Antonio Canaletto’s painting of this area shows it as it was in 1724 – a poor, crowded place with pennants of dyed cloth drying on racks on the roofs. ‘Mendicanti’ means ‘beggars’ in Italian. One of the city’s poorhouses was on this canal, and it doubled as a famous musical academy for young orphan girls. It was such during the late eighteenth century. the time that my new children’s novel, The Fate in the Box, is set.

My young heroine, Amneris, wakes every dawn to the lovely sound of the singing orphans’ hymns floating across the water to her home in the Calle Berlendis where she and her family eke out a humble living embroidering silk and fashioning parasols for the noblemen and women of Venice.

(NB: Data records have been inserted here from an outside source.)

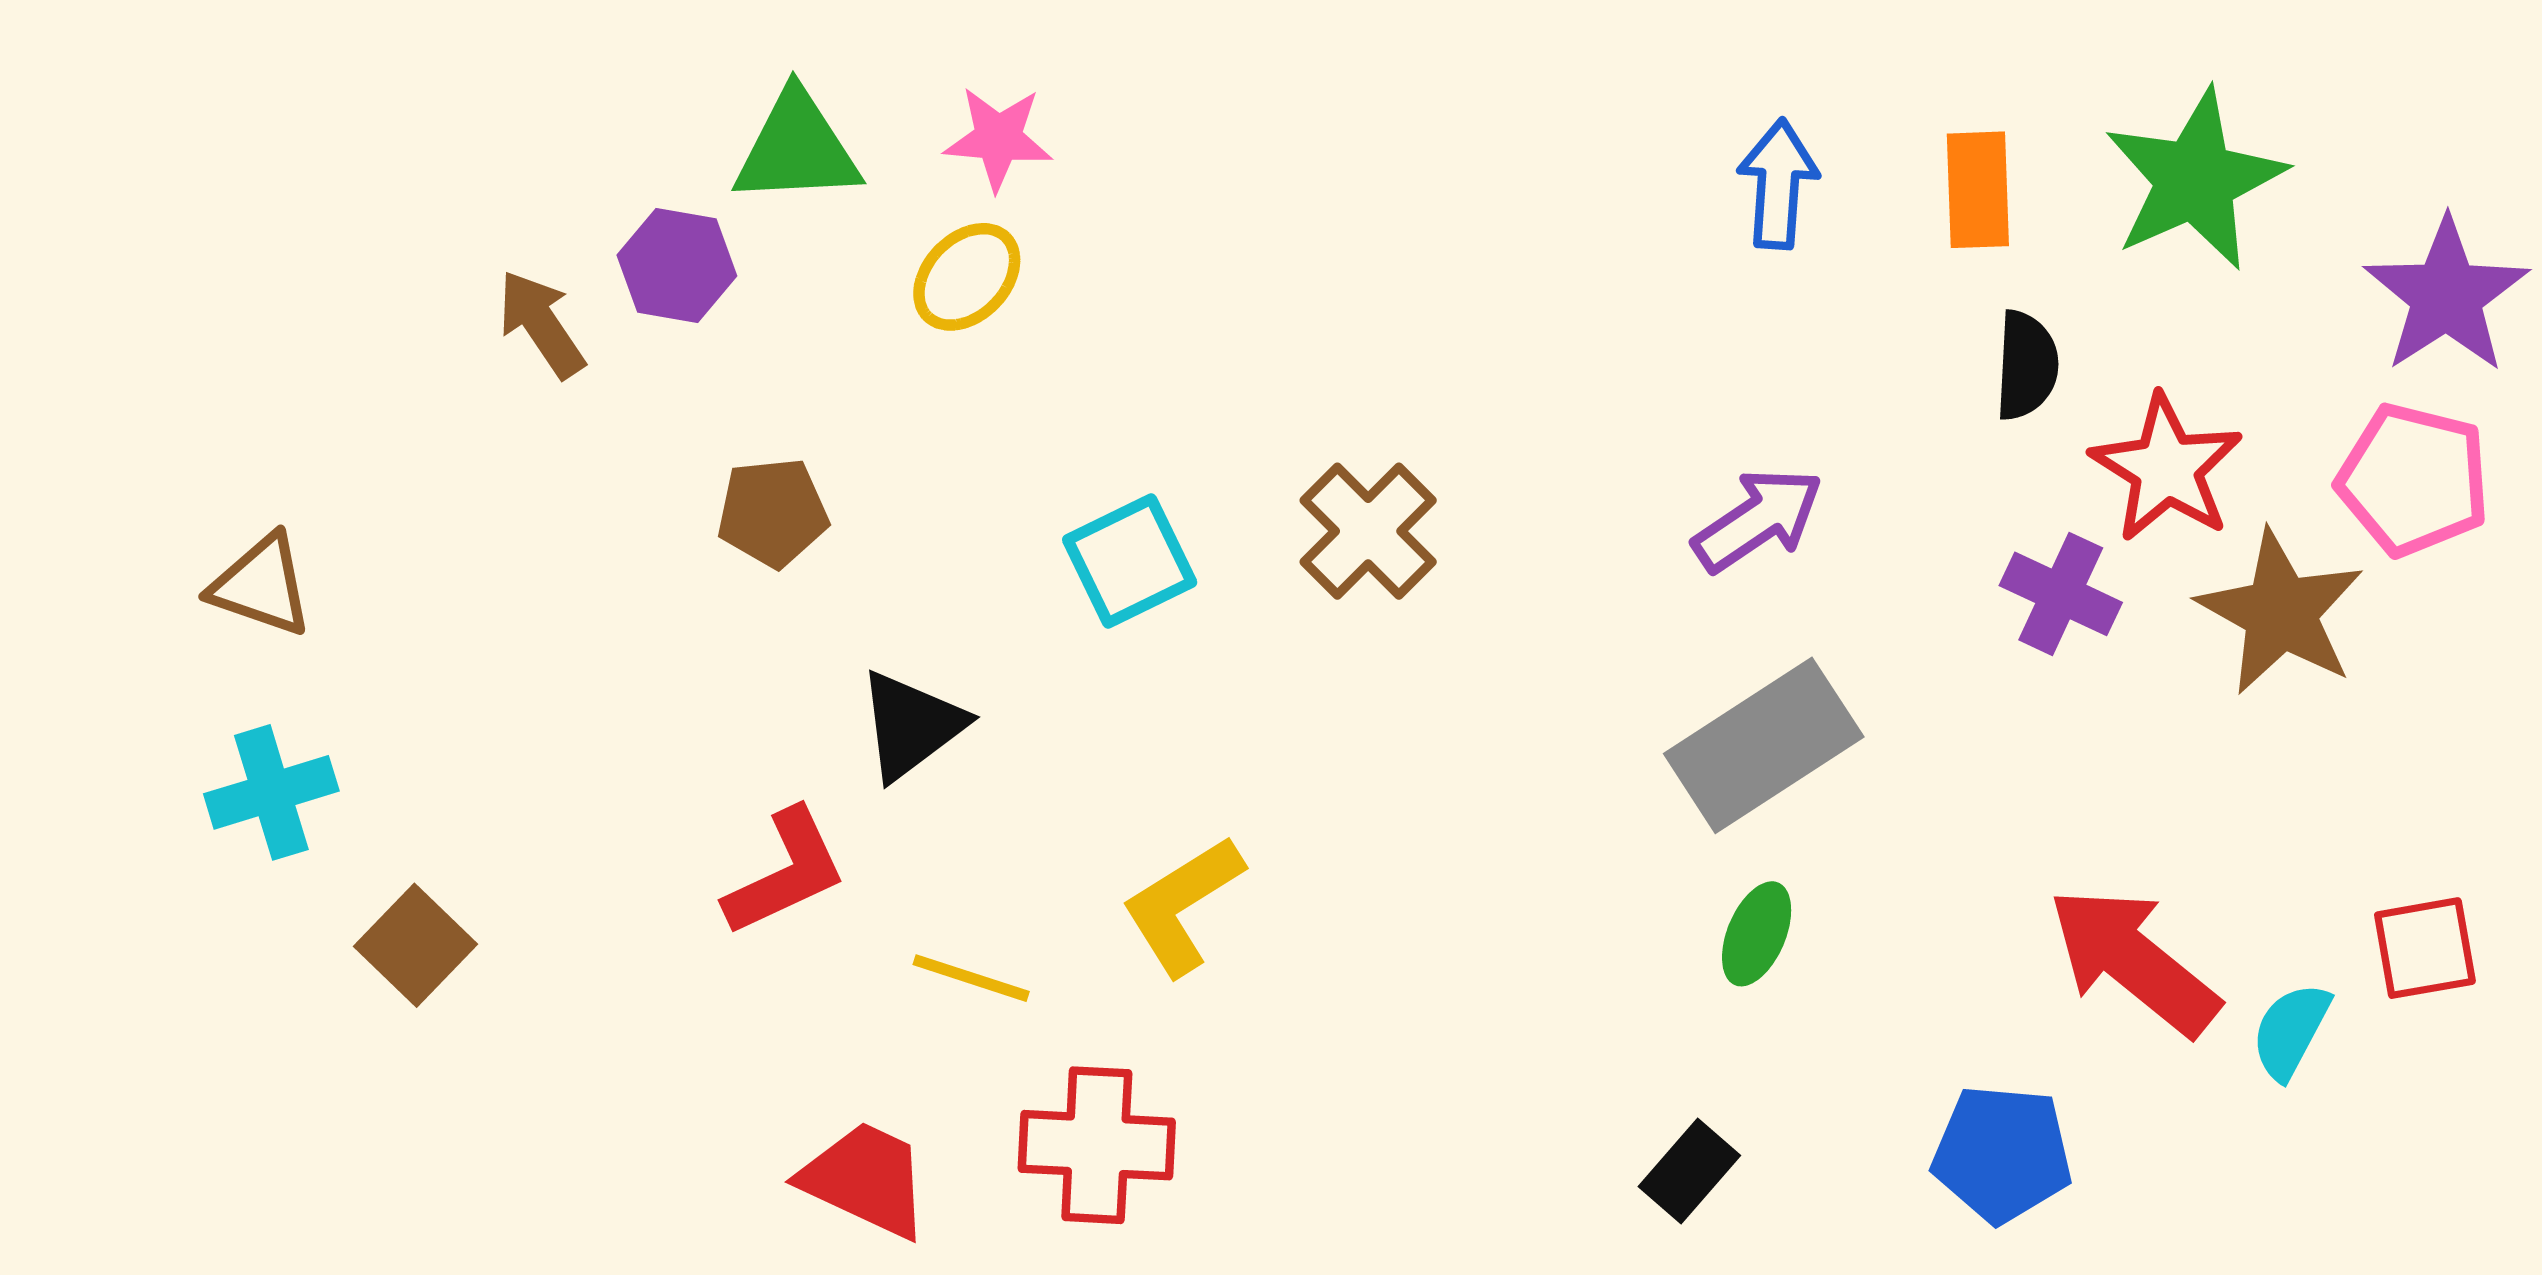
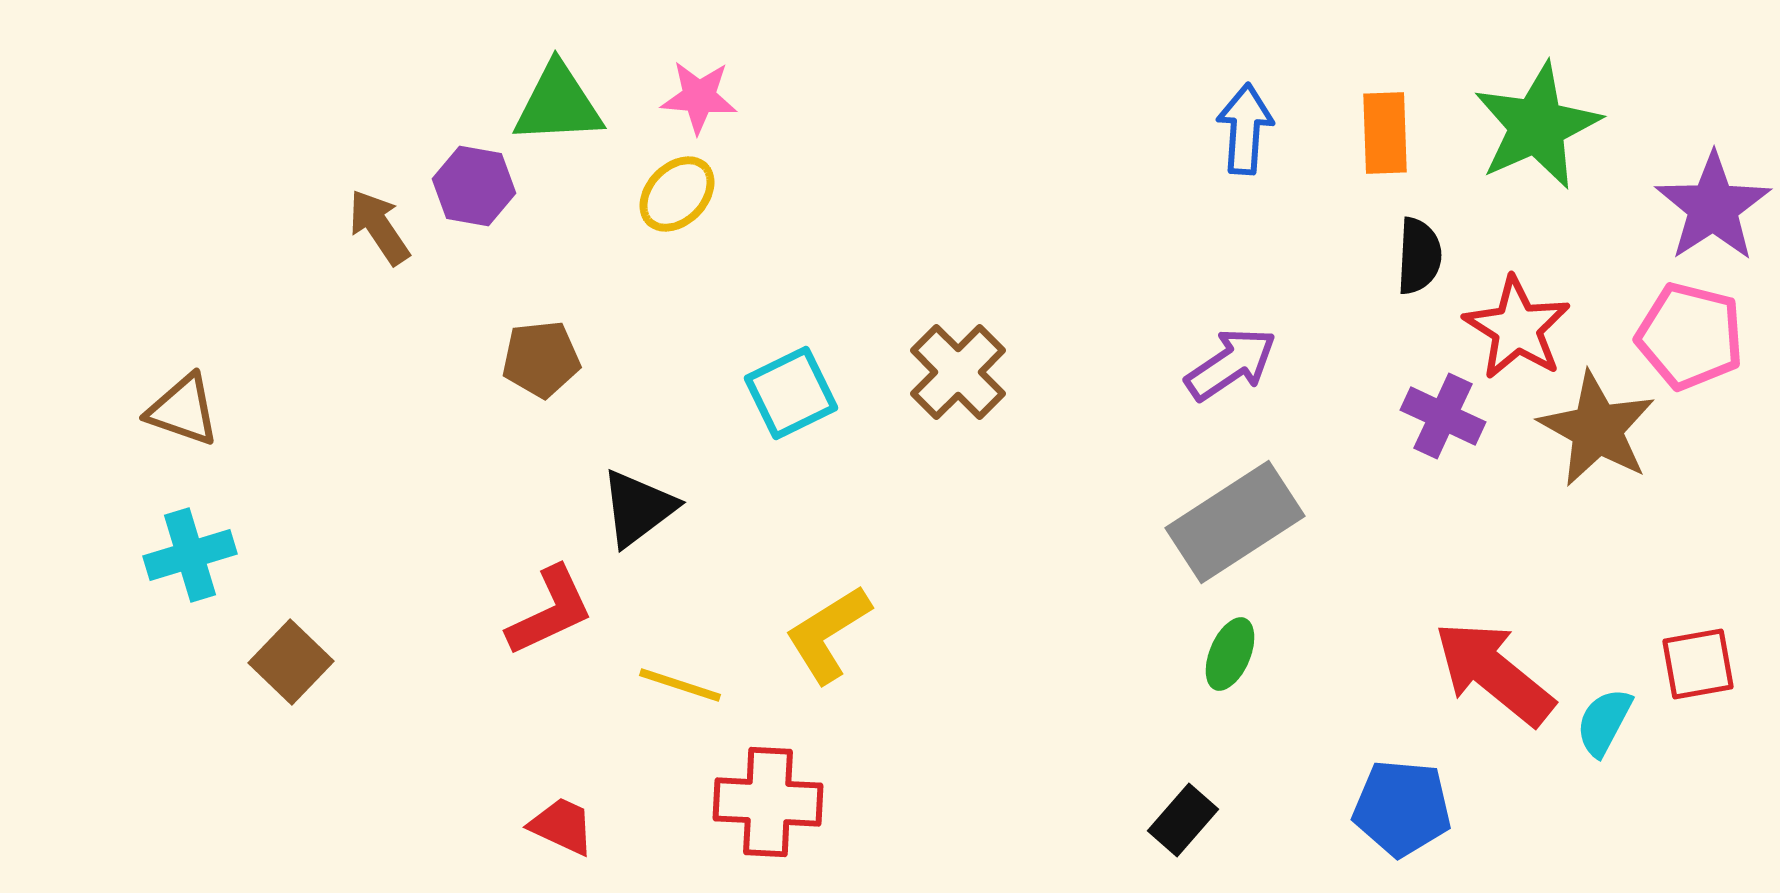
red trapezoid: (865, 1179) -> (562, 826), moved, size x0.7

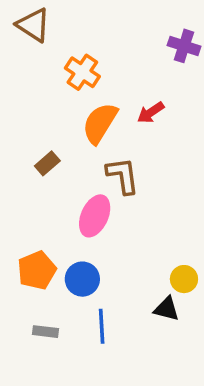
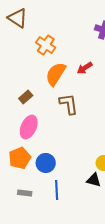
pink ellipse: (95, 216) -> (29, 127), moved

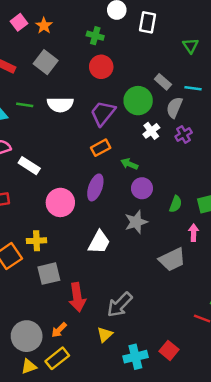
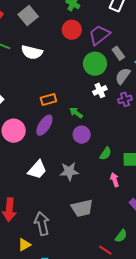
purple trapezoid: (103, 113) -> (99, 35), moved
orange rectangle: (101, 148) -> (48, 99), moved
gray star: (136, 222) -> (69, 171), moved
pink arrow: (194, 233) -> (115, 180), turned -32
gray trapezoid: (172, 260) -> (82, 208), moved
gray arrow: (120, 305) -> (42, 224), turned 110

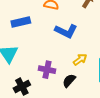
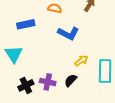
purple cross: (47, 70) -> (48, 82), moved

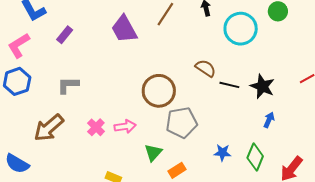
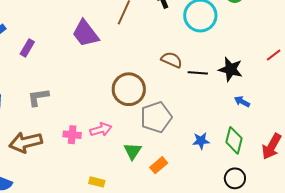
blue arrow: (269, 120) -> (242, 102), turned -77
pink cross: (96, 127) -> (72, 135), turned -30
brown arrow: (49, 128) -> (26, 142), turned 36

Here is my photograph of the same scene, taken last summer. The pennants are gone but the Rio dei Mendicanti is still remarkably similar, at least in terms of the external architectural elevations. The changes are all internal. The Mendicanti has long since been taken over by the Ospedale Civile, possibly the most beautiful place to be sick in the world. It is possible to wander around the ground floor, from tree-filled cloister to tree-filled cloister, listening to the songs of birds that have replaced the musical orphans. The church of San Lazzaro is ‘incastrata’ inside, and it is always worth pushing at its formidable door in case it’s unlocked.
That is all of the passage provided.